UK Climate Change institute

Cambridge Zero is the University of Cambridge's response to climate change. Led by Dr. Emily Shuckburgh, a climate scientist, mathematician and science communicator, it is an interdisciplinary and collaborative initiative created "to harness the full range of the University’s research and policy expertise, developing solutions that work for our lives, our society and our economy".

== Overview ==
Shuckburgh stresses that Cambridge Zero will not work in isolation and that the climate crisis demands a holistic response: "There is a really urgent need for, frankly, an immediate response on a scale that is utterly unprecedented and does require the whole of our economy and the whole of society. It's about all of us contributing in the way we live our lives".

Cambridge Zero was first announced by Cambridge Vice-Chancellor Stephen Toope in his annual address in October 2019.
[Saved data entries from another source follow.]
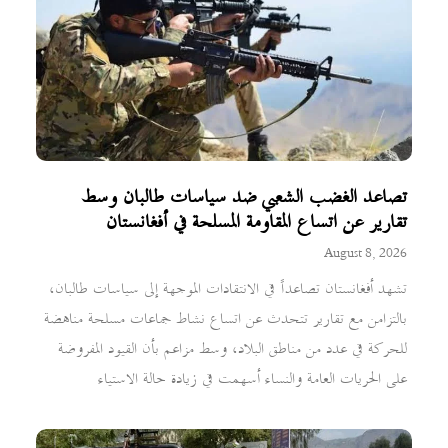
تصاعد الغضب الشعبي ضد سياسات طالبان وسط
تقارير عن اتساع المقاومة المسلحة في أفغانستان
August 8, 2026
تشهد أفغانستان تصاعداً في الانتقادات الموجهة إلى سياسات طالبان،
بالتزامن مع تقارير تتحدث عن اتساع نشاط جماعات مسلحة مناهضة
للحركة في عدد من مناطق البلاد، وسط مزاعم بأن القيود المفروضة
على الحريات العامة والنساء أسهمت في زيادة حالة الاستياء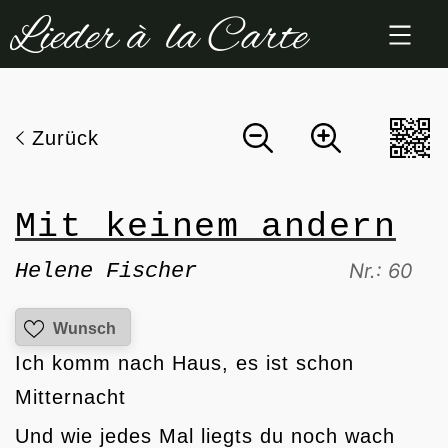
Zum
Inhalt
springen
Zurück
Mit keinem andern
Helene Fischer
Nr.: 60
Wunsch
Ich komm nach Haus, es ist schon
Mitternacht
Und wie jedes Mal liegts du noch wach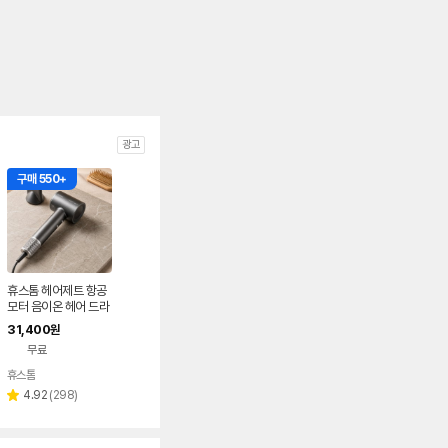
광고
구매 550+
휴스톰 헤어제트 항공
모터 음이온 헤어 드라
이기 여행용 전문가용
31,400
원
애견 바디 드라이기
무료
휴스톰
리
4.92
(
298
)
별
뷰
점
수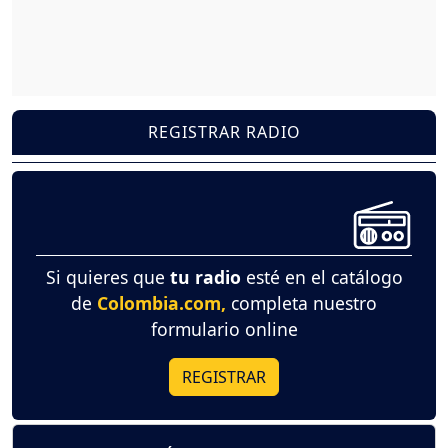
REGISTRAR RADIO
Si quieres que
tu radio
esté en el catálogo
de
Colombia.com,
completa nuestro
formulario online
REGISTRAR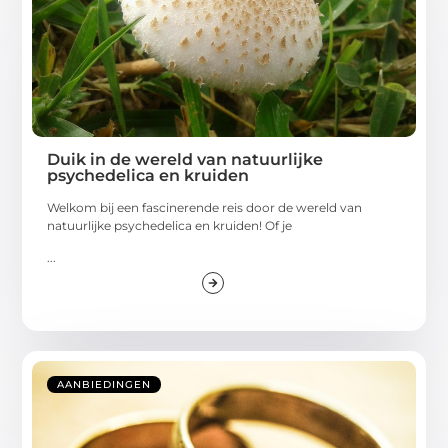
Duik in de wereld van natuurlijke
psychedelica en kruiden
Welkom bij een fascinerende reis door de wereld van
natuurlijke psychedelica en kruiden! Of je
...
AANBIEDINGEN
Electric flight is one of several engineering areas covered but Shuckburgh emphasizes the need for the broadest range of skills to support Cambridge Zero's output. She says, “I started being involved in climate-related research right at the start of it becoming an international political topic, and it’s been a convergence of different interests.”

Cambridge Zero represents the University of Cambridge in the COP26 Universities Network and is a facilitator of COP26's "Visions for a Net Zero Future" initiative.

==Criticism==
Prior to the launch, student activists at Cambridge accused the university of attempting to greenwash its relationship with oil and gas firms by stealing their group’s name.